### WHAT IS REQUIRED
Without the pictures, copy all of the data exactly.

### EXTRACTED INFORMATION
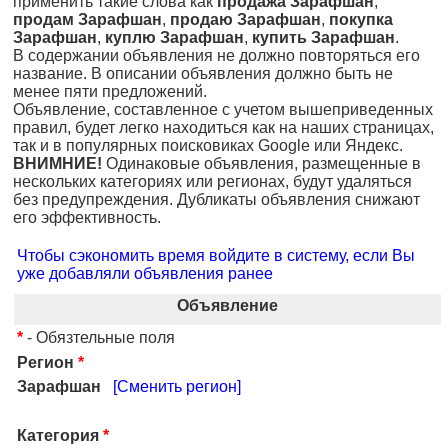
применить такие слова как
продажа Зарафшан
,
продам Зарафшан
,
продаю Зарафшан
,
покупка
Зарафшан
,
куплю Зарафшан
,
купить Зарафшан
.
В содержании объявления не должно повторяться его
название. В описании объявления должно быть не
менее пяти предложений.
Объявление, составленное с учетом вышеприведенных
правил, будет легко находиться как на наших страницах,
так и в популярных поисковиках Google или Яндекс.
ВНИМНИЕ!
Одинаковые объявления, размещенные в
нескольких категориях или регионах, будут удаляться
без предупреждения. Дубликаты объявления снижают
его эффективность.
Чтобы сэкономить время войдите в систему, если Вы
уже добавляли объявления ранее
Объявление
*
- Обязтельные поля
Регион
*
Зарафшан
[Сменить регион]
Категория
*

### SOLUTION FOR THIS PROBLEM
применить такие слова как
продажа Зарафшан
,
продам Зарафшан
,
продаю Зарафшан
,
покупка
Зарафшан
,
куплю Зарафшан
,
купить Зарафшан
.
В содержании объявления не должно повторяться его
название. В описании объявления должно быть не
менее пяти предложений.
Объявление, составленное с учетом вышеприведенных
правил, будет легко находиться как на наших страницах,
так и в популярных поисковиках Google или Яндекс.
ВНИМНИЕ!
Одинаковые объявления, размещенные в
нескольких категориях или регионах, будут удаляться
без предупреждения. Дубликаты объявления снижают
его эффективность.
Чтобы сэкономить время войдите в систему, если Вы
уже добавляли объявления ранее
Объявление
*
- Обязтельные поля
Регион
*
Зарафшан
[Сменить регион]
Категория
*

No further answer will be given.